• Work instructions: Please copy every line of the data in which the string "Epigraphie" appears.

[Dataset excerpts]
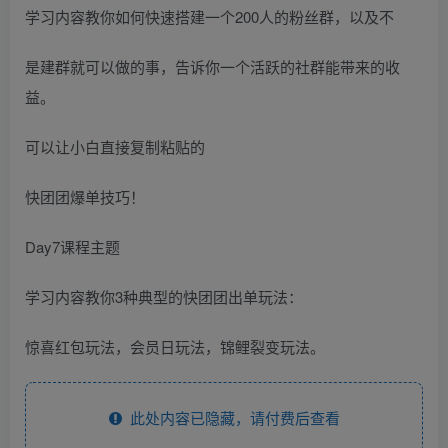
学习内容教你如何快速搭建一个200人的粉丝群，以及不
是建群就可以做的事，告诉你一个活跃的社群能带来的收
益。
可以让小白直接复制粘贴的
快团团爆单技巧！
Day7课程主题
学习内容教你3种典型的快团团出单玩法：
惊喜红包玩法，会员日玩法，锦鲤裂变玩法。
此处内容已隐藏，请付费后查看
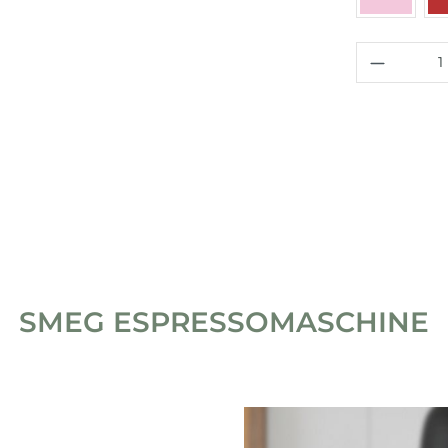
Produkt
SMEG ESPRESSOMASCHINE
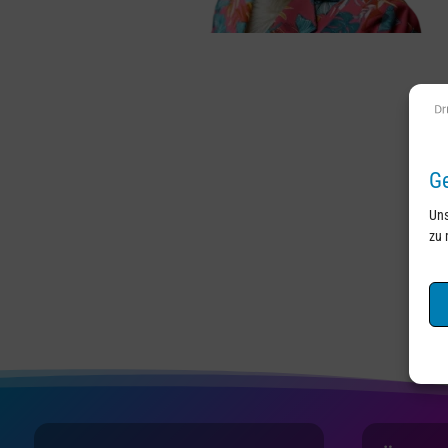
Ge
Uns
zu 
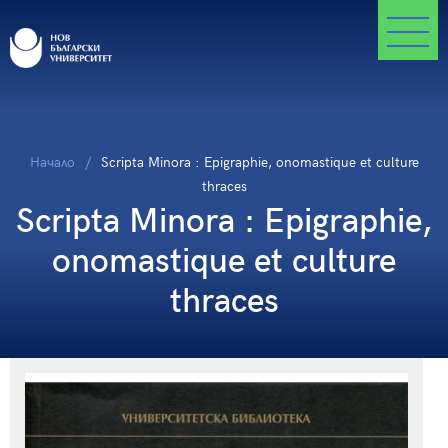
Начало
Scripta Minora : Epigraphie, onomastique et culture
thraces
Scripta Minora : Epigraphie,
onomastique et culture
thraces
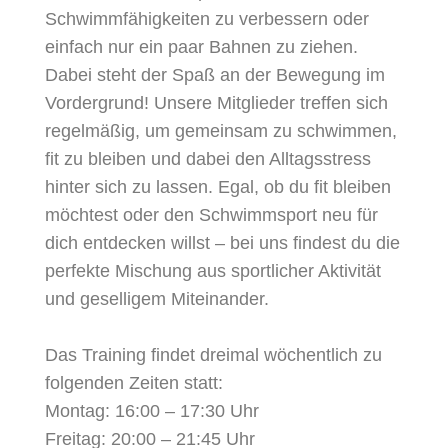
Schwimmfähigkeiten zu verbessern oder
einfach nur ein paar Bahnen zu ziehen.
Dabei steht der Spaß an der Bewegung im
Vordergrund! Unsere Mitglieder treffen sich
regelmäßig, um gemeinsam zu schwimmen,
fit zu bleiben und dabei den Alltagsstress
hinter sich zu lassen. Egal, ob du fit bleiben
möchtest oder den Schwimmsport neu für
dich entdecken willst – bei uns findest du die
perfekte Mischung aus sportlicher Aktivität
und geselligem Miteinander.
Das Training findet dreimal wöchentlich zu
folgenden Zeiten statt:
Montag: 16:00 – 17:30 Uhr
Freitag: 20:00 – 21:45 Uhr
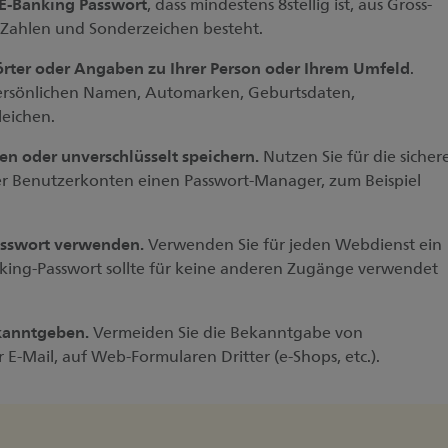
 E-Banking Passwort
, dass mindestens 8stellig ist, aus Gross-
Zahlen und Sonderzeichen besteht.
rter oder Angaben zu Ihrer Person oder Ihrem Umfeld
.
persönlichen Namen, Automarken, Geburtsdaten,
eichen.
en oder unverschlüsselt speichern.
Nutzen Sie für die sicher
er Benutzerkonten einen Passwort-Manager, zum Beispiel
Passwort verwenden.
Verwenden Sie für jeden Webdienst ein
nking-Passwort sollte für keine anderen Zugänge verwendet
kanntgeben.
Vermeiden Sie die Bekanntgabe von
 E-Mail, auf Web-Formularen Dritter (e-Shops, etc.).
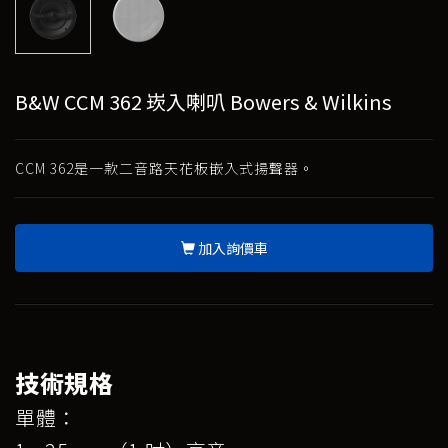
B&W CCM 362 崁入喇叭 Bowers & Wilkins
CCM 362是一款二音路天花板嵌入式揚聲器。
加入詢價車
技術規格
單體：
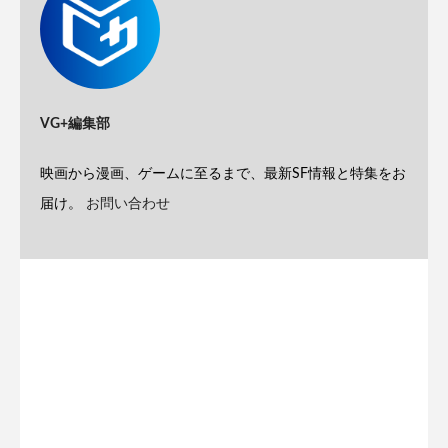
VG+編集部
映画から漫画、ゲームに至るまで、最新SF情報と特集をお
届け。
お問い合わせ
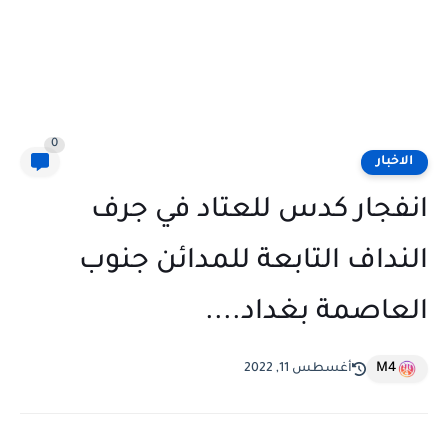
0
الاخبار
انفجار كدس للعتاد في جرف
النداف التابعة للمدائن جنوب
العاصمة بغداد....
M4
أغسطس 11, 2022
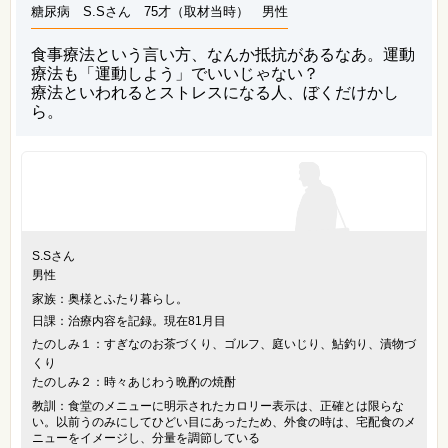
糖尿病 S.Sさん 75才（取材当時） 男性
食事療法という言い方、なんか抵抗があるなあ。運動
療法も「運動しよう」でいいじゃない？
療法といわれるとストレスになる人、ぼくだけかし
ら。
S.Sさん
男性
家族：奥様とふたり暮らし。
日課：治療内容を記録。現在81月目
たのしみ１：すぎなのお茶づくり、ゴルフ、庭いじり、鮎釣り、漬物づ
くり
たのしみ２：時々あじわう晩酌の焼酎
教訓：食堂のメニューに明示されたカロリー表示は、正確とは限らな
い。以前うのみにしてひどい目にあったため、外食の時は、宅配食のメ
ニューをイメージし、分量を調節している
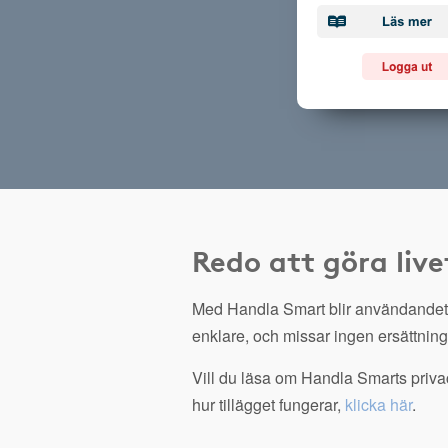
Redo att göra live
Med Handla Smart blir användandet
enklare, och missar ingen ersättning
Vill du läsa om Handla Smarts privac
hur tillägget fungerar,
klicka här
.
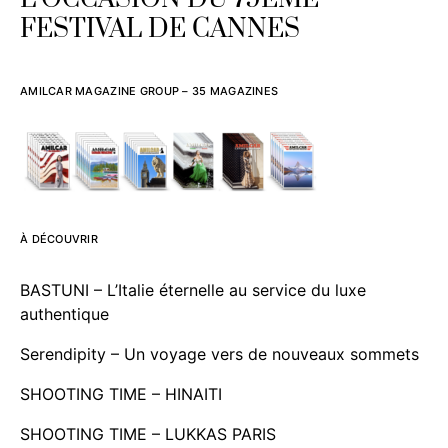
FESTIVAL DE CANNES
AMILCAR MAGAZINE GROUP – 35 MAGAZINES
À DÉCOUVRIR
BASTUNI – L’Italie éternelle au service du luxe
authentique
Serendipity – Un voyage vers de nouveaux sommets
SHOOTING TIME – HINAITI
SHOOTING TIME – LUKKAS PARIS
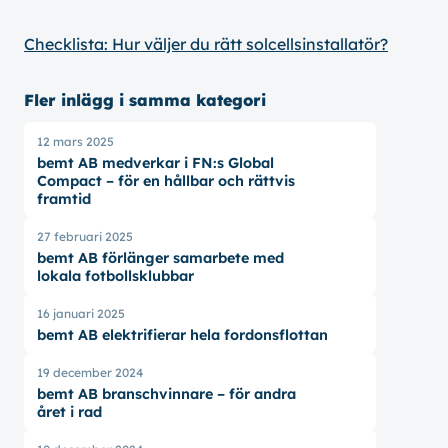
Checklista: Hur väljer du rätt solcellsinstallatör?
Fler inlägg i samma kategori
12 mars 2025
bemt AB medverkar i FN:s Global
Compact – för en hållbar och rättvis
framtid
27 februari 2025
bemt AB förlänger samarbete med
lokala fotbollsklubbar
16 januari 2025
bemt AB elektrifierar hela fordonsflottan
19 december 2024
bemt AB branschvinnare – för andra
året i rad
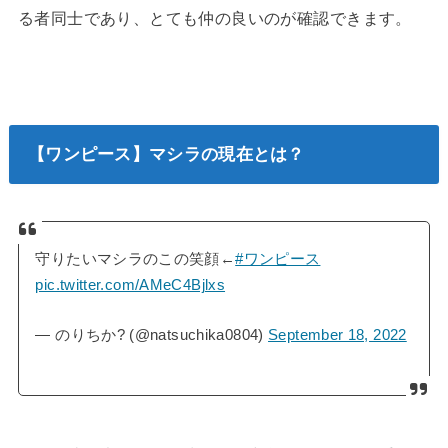
る者同士であり、とても仲の良いのが確認できます。
【ワンピース】マシラの現在とは？
守りたいマシラのこの笑顔←
#ワンピース
pic.twitter.com/AMeC4Bjlxs
— のりちか? (@natsuchika0804)
September 18, 2022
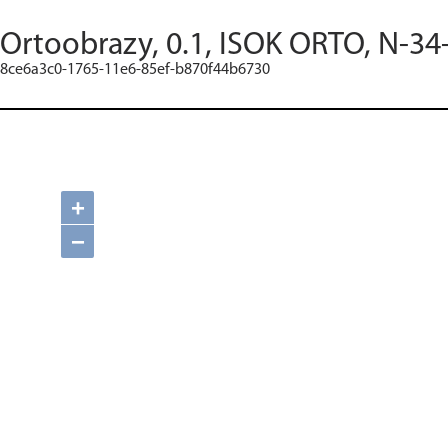
Ortoobrazy, 0.1, ISOK ORTO, N-34
8ce6a3c0-1765-11e6-85ef-b870f44b6730
+
−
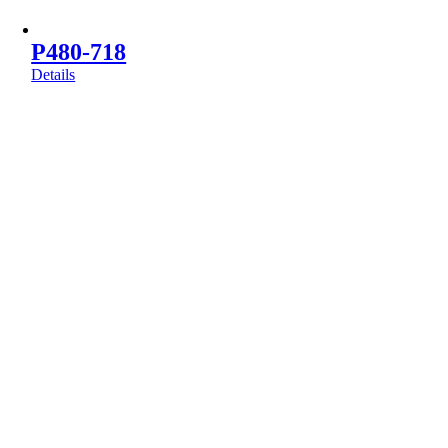
P480-718
Details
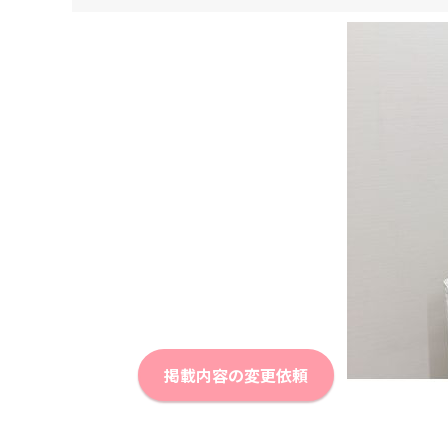
掲載内容の変更依頼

• Solution for this task:
Scripta Minora : Epigraphie, onomastique et culture
Scripta Minora : Epigraphie,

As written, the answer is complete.